_Task prompt_
Please find every line in the entries below that contains the string "Barat", and copy it.

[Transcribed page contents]
***
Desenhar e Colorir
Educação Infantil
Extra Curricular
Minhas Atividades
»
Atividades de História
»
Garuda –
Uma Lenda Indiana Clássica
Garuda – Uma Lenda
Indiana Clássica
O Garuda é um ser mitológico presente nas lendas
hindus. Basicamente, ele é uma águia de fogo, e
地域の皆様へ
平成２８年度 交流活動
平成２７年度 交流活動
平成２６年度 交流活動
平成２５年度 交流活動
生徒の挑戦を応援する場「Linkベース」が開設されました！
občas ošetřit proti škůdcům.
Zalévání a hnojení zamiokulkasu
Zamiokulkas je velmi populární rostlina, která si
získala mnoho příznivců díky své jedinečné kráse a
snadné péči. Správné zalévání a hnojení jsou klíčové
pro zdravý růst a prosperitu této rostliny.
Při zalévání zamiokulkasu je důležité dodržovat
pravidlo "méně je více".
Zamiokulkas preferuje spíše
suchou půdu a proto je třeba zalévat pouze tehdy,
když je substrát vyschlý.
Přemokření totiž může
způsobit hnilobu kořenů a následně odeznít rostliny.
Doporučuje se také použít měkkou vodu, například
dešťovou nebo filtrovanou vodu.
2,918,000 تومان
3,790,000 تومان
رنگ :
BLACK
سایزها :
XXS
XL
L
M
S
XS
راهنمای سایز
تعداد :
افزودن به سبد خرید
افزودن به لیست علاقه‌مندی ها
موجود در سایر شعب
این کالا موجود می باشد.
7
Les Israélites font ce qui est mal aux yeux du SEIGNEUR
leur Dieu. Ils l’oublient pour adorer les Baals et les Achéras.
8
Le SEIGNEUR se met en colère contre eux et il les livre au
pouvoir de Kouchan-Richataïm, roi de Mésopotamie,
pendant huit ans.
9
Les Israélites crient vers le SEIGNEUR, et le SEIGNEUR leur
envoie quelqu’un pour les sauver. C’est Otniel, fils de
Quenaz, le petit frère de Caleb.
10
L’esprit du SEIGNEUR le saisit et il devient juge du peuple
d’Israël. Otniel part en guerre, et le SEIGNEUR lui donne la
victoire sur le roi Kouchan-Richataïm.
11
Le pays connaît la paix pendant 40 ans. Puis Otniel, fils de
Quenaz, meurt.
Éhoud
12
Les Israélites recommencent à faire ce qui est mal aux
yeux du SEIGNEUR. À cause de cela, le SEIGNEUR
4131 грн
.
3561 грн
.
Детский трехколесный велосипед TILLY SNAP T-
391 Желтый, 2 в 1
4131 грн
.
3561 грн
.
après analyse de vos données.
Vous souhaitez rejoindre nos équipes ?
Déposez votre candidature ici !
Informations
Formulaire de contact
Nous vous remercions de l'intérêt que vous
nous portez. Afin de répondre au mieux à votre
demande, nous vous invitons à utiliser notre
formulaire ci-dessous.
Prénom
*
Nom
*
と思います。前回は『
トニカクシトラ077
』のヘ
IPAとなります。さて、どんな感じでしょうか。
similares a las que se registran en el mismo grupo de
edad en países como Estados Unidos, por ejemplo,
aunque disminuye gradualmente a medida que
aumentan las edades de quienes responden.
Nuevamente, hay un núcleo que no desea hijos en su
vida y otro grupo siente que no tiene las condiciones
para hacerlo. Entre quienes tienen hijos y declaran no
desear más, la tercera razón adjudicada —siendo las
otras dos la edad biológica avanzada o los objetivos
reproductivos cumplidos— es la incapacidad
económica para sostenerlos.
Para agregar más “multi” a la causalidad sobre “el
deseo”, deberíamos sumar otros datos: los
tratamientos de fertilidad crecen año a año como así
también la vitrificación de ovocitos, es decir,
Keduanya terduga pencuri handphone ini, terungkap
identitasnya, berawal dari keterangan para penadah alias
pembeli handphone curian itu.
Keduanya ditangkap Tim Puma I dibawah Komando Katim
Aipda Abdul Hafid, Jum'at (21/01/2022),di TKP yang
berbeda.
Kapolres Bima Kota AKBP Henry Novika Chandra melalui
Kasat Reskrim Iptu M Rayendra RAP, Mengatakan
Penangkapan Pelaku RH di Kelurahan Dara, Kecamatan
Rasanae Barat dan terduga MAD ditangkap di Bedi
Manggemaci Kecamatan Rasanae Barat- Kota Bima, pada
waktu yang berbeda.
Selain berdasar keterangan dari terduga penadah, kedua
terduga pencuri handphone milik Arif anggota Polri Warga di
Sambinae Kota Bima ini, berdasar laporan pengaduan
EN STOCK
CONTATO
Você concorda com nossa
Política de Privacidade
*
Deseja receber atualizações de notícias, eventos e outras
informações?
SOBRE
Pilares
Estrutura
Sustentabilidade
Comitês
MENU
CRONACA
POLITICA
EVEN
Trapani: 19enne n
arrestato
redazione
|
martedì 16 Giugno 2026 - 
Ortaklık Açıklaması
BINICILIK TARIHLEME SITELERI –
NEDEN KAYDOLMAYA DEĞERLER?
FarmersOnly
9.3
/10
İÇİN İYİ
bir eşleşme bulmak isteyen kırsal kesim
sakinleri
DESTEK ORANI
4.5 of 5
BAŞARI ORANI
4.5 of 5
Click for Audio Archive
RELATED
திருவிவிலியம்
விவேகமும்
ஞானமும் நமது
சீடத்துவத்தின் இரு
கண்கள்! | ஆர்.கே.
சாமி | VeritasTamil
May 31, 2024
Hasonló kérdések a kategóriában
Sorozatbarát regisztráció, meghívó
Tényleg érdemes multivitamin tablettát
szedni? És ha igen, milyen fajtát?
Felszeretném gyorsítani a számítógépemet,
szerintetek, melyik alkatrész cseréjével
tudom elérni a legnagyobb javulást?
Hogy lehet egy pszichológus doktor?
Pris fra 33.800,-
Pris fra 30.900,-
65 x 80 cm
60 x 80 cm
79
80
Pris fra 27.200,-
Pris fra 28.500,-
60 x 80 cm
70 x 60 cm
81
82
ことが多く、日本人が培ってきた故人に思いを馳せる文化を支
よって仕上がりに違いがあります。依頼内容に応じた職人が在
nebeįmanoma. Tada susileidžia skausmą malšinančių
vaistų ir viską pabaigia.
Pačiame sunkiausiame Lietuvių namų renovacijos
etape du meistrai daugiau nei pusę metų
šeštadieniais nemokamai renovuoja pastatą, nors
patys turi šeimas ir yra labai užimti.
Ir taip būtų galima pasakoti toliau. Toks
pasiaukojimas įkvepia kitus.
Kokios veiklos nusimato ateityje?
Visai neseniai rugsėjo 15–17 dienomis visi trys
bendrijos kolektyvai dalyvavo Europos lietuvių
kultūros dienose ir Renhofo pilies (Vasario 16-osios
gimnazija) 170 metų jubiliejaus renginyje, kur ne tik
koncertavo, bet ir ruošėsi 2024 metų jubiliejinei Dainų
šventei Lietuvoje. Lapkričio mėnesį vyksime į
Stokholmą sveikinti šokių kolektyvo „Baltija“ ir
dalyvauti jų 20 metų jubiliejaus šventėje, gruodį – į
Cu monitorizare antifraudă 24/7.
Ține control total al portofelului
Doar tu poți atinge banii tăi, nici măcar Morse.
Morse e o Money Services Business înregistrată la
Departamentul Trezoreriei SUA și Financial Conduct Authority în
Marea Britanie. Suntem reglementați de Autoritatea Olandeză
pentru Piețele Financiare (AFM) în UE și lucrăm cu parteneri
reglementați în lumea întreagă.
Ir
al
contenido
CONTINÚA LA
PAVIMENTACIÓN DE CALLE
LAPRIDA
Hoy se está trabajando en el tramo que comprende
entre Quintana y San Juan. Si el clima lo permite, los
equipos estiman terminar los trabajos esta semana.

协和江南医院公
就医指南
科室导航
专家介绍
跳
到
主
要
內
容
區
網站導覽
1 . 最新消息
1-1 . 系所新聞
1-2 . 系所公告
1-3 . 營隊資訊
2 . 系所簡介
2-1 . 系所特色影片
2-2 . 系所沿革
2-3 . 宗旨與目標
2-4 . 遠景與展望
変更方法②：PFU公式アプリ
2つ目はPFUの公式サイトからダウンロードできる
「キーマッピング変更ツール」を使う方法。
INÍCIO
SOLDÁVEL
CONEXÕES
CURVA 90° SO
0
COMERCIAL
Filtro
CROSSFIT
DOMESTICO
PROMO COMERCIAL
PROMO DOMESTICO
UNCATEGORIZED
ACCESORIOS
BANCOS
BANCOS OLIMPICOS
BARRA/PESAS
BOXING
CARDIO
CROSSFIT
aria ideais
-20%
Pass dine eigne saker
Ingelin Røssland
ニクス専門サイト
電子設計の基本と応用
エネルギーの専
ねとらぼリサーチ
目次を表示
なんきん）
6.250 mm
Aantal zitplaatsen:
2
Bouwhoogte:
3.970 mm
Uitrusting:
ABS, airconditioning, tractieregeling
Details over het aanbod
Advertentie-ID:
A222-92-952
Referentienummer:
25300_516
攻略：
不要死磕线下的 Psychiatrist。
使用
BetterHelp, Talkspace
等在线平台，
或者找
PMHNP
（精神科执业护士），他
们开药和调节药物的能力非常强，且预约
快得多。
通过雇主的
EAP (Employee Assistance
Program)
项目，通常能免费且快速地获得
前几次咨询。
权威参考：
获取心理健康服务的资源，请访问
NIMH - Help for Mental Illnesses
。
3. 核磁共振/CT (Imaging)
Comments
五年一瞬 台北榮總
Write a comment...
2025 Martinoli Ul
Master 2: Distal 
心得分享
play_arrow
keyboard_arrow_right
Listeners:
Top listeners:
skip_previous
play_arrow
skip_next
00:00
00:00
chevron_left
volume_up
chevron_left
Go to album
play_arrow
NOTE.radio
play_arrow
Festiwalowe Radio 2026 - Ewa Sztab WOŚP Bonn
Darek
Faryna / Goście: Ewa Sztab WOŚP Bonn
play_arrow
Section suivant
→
***
_Output for this task_
Rasanae Barat dan terduga MAD ditangkap di Bedi
Manggemaci Kecamatan Rasanae Barat- Kota Bima, pada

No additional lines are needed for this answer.